Now similar questions are resurfacing with the temporary closure of Amtrak's downtown Buffalo station on Exchange Street in September following the collapse of its ceiling. City and state officials are weighing a new facility for Canalside, and Rep. Brian Higgins has even floated restoration of the landmark Central Terminal on Buffalo's East Side. Larkinville and Depew also are being talked about.
After Buffalo decides where it wants a modern train station, Sen. Charles E. Schumer says he will push for federal backing. But not until then.
"I will use my clout to get the money, but we need a community consensus where it should be," Schumer said in Buffalo Tuesday. "Come up with a plan of general and broad consensus and I will go to bat for you."
And that is why a mass transit advocacy group is convening a meeting to weigh public opinion on Wednesday night.
"Really, this is about getting the conversation going," said Doug Funke, president of Citizens for Regional Transit. "Everything is on the table."
The meeting is slated for 5:30 to 7 p.m. at the United Way of Buffalo and Erie County, 742 Delaware Ave.
Crews have been working on the city-owned Exchange Street Station with an eye toward reopening, but the temporary closure has refocused attention on what type of rail facility should serve Buffalo.
Bruce B. Becker, president of the Empire State Passengers Association and a speaker at Wednesday's meeting, pointed out that Amtrak needs an outlying station, such as the current main facility in Depew, to accommodate long distance trains between New York and Chicago.
Buffalo's Central Terminal was established on the East Side back in 1929 for that purpose.
"A Chicago train, realistically, will never be downtown," Becker said. "Central Terminal needs to be considered, and another possibility is Seneca Street near Larkinville. That should be all looked at as part of the study process."
Amtrak, for its part, said in a statement Tuesday evening that the Exchange Street station is closed but service continues.
“As a result of the damage last month and the current condition of the roof, the Buffalo-Exchange Street Station remains closed, but Amtrak train service continues to serve the location on its regular schedule,” the organization said in the statement. “Amtrak is aware of the great progress that the City of Buffalo has made in redeveloping the downtown, and we view our service as an important asset and a major contributing factor to economic development in all of the communities that we serve. Amtrak is working cooperatively with the City and with NYSDOT in order return the building to full use as soon as possible.”
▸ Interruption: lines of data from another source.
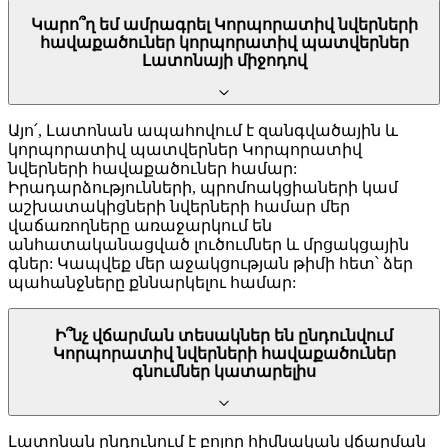
Կարո՞ղ եմ ամրագրել Կորպորատիվ նվերների
հավաքածուներ կորպորատիվ պատվերներ
Լատոնայի միջոդով
Այո՛, Լատոնան ապահովում է զանգվածային և
կորպորատիվ պատվերներ Կորպորատիվ
նվերների հավաքածուներ համար:
Իրադարձությունների, պրոմոակցիաների կամ
աշխատակիցների նվերների համար մեր
վաճառողները առաջարկում են
անհատականացված լուծումներ և մրցակցային
գներ: Կապվեք մեր աջակցության թիմի հետ՝ ձեր
պահանջները քննարկելու համար:
Ի՞նչ վճարման տեսակներ են ընդունվում
Կորպորատիվ նվերների հավաքածուներ
գնումներ կատարելիս
Լատոնան ընդունում է բոլոր հիմնական վճարման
Funke added that while his group has taken no position, it expects a two-station format will continue with any new facility downtown taking on a "commuter" format.
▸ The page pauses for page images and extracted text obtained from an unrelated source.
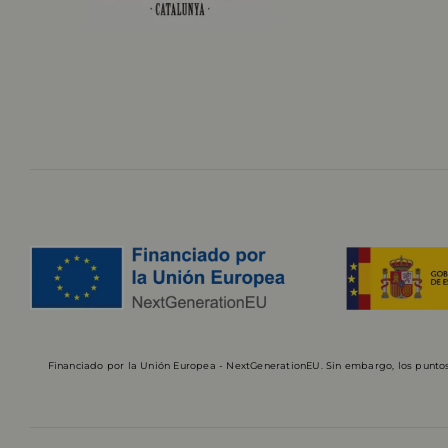
Financiado por la Unión Europea - NextGenerationEU. Sin embargo, los puntos 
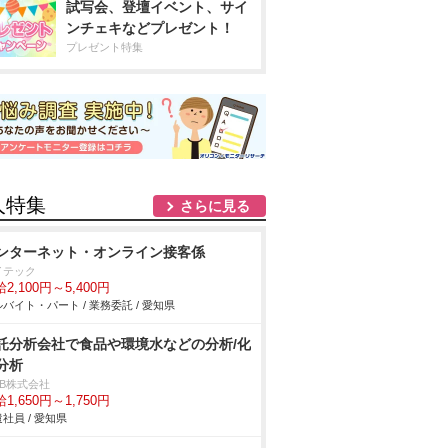
試写会、登壇イベント、サイ
ンチェキなどプレゼント！
プレゼント特集
人特集
さらに見る
ンターネット・オンライン接客係
イテック
2,100円～5,400円
バイト・パート / 業務委託 / 愛知県
託分析会社で食品や環境水などの分析/化
分析
DB株式会社
1,650円～1,750円
社員 / 愛知県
Exchange Street ranks as a relatively minor facility compared to New York stations along Amtrak's Empire Corridor. Though Exchange Street has experienced a 150 percent increase in passengers over the past decade – now about 41,000 – its use ranks significantly below Depew or other upstate stations.
Depew recorded more than 75,000 passengers getting on or off in fiscal 2014-2015. Rochester recorded 94,000; Syracuse, 96,000, and Albany, 746,000. Niagara Falls recorded about 31,000, according to statistics from the state Department of Transportation.
Becker noted the problems at Exchange Street combined with the emergence of a vibrant Canalside district makes this the right time to evaluate all options for Buffalo's passenger rail infrastructure.
Higgins has asked the state Department of Transportation to earmark $1 million to $2 million for a study to determine where a new station should be placed, and he recently led a tour of the Central Terminal to highlight the need for it to be studied as a 21st century alternative. He asked state Transportation Commissioner Matthew J. Driscoll to consider the future use of $25 million budgeted for a Buffalo rail station.
He also urged study of the Canalside location, especially given its potential to serve as a multimodal facility with a direct connection to Metro Rail.
Sam Hoyt, regional president of the Empire State Development Corp. and a longtime rail advocate while serving in the Assembly, noted his father – the late Assemblyman William B. Hoyt – was instrumental in establishing the Exchange Street facility following Central Terminal's closure in 1979.
Hoyt said Tuesday that all potential sites should be evaluated, but also noted that Canalside has dominated discussion of any downtown facility for more than a decade, especially because of its potential connection to Metro Rail.
"This is the perfect time to revisit the concept of intermodal at Canalside," he said.
Mayor Byron W. Brown has also advocated for a new downtown station in recent years. His office did not return a call seeking comment on Tuesday.
Speakers at the Wednesday evening meeting besides Becker include Dan Leonard of the Buffalo Niagara Partnership, and Niagara Falls Mayor Paul S. Dyster and Planning Director Tom DeSantis, who will discuss Niagara Falls' recent experience in securing a new station.